*The task*
Look below for the line containing "הנוכחית, בשמחת תורה"; from there through the line containing "ישראל נקלעה למלחמה", both lines included, please set down each line exactly and nothing else.

*Exercise material*
⟨
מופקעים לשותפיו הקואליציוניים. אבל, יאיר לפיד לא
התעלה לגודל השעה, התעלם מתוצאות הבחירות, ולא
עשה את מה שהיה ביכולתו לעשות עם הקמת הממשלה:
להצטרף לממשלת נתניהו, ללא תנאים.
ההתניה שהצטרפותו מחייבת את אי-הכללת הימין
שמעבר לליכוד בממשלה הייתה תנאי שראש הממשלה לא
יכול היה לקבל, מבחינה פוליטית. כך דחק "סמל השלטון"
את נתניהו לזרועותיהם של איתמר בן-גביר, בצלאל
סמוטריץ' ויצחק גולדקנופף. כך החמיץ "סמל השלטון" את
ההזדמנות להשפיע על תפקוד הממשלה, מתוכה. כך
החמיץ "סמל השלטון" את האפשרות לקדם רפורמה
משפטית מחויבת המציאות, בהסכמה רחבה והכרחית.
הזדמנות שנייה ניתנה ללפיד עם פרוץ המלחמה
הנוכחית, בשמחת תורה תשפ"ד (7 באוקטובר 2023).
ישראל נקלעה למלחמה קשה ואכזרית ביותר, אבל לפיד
⟩
⟨
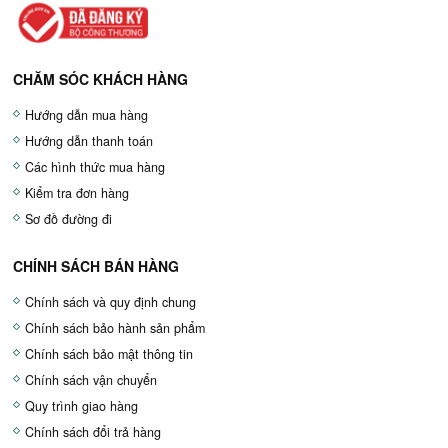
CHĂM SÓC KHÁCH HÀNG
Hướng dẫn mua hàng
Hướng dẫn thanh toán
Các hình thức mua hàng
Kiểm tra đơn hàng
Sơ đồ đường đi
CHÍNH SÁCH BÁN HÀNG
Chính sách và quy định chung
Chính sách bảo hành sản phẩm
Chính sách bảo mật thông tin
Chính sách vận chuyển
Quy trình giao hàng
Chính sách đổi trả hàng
⟩
*Finished task*
הנוכחית, בשמחת תורה תשפ"ד (7 באוקטובר 2023).
ישראל נקלעה למלחמה קשה ואכזרית ביותר, אבל לפיד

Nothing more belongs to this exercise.